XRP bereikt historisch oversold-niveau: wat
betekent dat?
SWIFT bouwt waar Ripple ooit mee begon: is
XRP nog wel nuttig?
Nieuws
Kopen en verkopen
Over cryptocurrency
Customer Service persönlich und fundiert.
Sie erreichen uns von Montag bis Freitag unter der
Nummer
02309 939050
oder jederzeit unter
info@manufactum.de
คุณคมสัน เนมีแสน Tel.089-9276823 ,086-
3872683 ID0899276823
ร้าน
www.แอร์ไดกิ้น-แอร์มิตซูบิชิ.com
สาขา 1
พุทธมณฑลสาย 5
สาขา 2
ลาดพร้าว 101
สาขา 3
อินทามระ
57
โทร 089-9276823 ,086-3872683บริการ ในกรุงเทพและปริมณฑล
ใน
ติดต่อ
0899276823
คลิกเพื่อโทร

▬▬▬▬▬▬

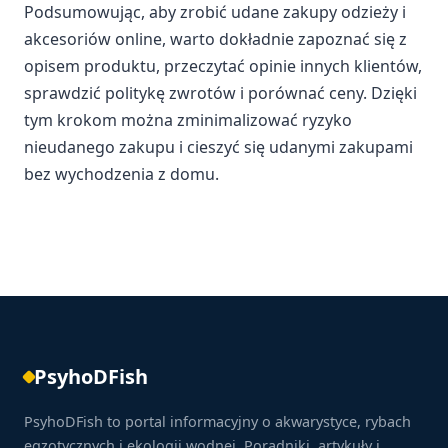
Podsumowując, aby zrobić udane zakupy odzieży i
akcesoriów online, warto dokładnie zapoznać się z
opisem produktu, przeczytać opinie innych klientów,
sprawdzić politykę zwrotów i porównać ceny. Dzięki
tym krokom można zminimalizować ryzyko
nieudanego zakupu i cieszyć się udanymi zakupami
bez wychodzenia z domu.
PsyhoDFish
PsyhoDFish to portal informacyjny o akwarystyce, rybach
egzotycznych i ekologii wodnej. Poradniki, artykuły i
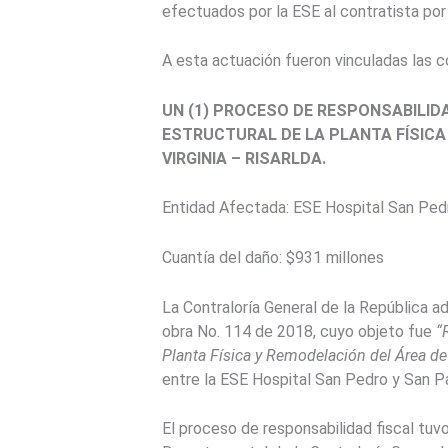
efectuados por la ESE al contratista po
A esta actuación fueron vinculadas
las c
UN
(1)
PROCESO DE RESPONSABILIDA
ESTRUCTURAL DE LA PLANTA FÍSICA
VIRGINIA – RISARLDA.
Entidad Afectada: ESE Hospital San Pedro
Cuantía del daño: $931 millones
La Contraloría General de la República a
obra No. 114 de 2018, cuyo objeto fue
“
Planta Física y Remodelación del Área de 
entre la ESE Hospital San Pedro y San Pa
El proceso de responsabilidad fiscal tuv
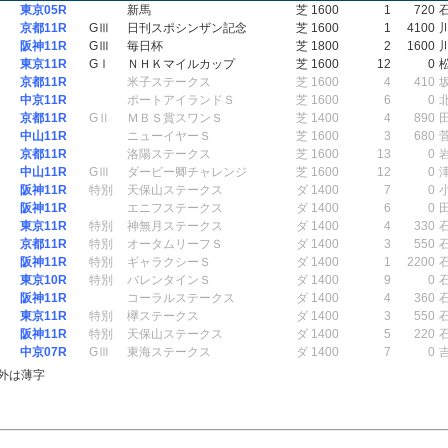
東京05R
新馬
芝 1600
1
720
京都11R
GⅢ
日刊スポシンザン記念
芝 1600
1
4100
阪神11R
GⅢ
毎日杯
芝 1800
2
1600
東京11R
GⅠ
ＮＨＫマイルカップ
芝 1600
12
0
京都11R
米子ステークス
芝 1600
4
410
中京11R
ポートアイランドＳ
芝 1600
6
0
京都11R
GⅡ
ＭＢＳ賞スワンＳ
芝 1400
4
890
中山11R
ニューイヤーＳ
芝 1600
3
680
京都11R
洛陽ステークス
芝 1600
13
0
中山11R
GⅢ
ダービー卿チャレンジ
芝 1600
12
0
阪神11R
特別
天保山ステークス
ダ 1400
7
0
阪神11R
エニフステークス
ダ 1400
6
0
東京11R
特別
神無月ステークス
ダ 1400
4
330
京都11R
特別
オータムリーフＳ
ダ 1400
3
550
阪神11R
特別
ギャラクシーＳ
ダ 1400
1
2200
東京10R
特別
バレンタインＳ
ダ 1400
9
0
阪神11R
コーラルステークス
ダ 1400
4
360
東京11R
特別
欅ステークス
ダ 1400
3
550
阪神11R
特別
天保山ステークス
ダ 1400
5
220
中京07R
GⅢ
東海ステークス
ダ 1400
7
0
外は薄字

▬▬▬▬▬▬

# Your goal
Among the entries above, locate the lines containing "XRP bereikt historisch oversold-niveau: wat" and "คลิกเพื่อโทร", and transcribe exactly those two lines and all lines between.

# Task response
XRP bereikt historisch oversold-niveau: wat
betekent dat?
SWIFT bouwt waar Ripple ooit mee begon: is
XRP nog wel nuttig?
Nieuws
Kopen en verkopen
Over cryptocurrency
Customer Service persönlich und fundiert.
Sie erreichen uns von Montag bis Freitag unter der
Nummer
02309 939050
oder jederzeit unter
info@manufactum.de
คุณคมสัน เนมีแสน Tel.089-9276823 ,086-
3872683 ID0899276823
ร้าน
www.แอร์ไดกิ้น-แอร์มิตซูบิชิ.com
สาขา 1
พุทธมณฑลสาย 5
สาขา 2
ลาดพร้าว 101
สาขา 3
อินทามระ
57
โทร 089-9276823 ,086-3872683บริการ ในกรุงเทพและปริมณฑล
ใน
ติดต่อ
0899276823
คลิกเพื่อโทร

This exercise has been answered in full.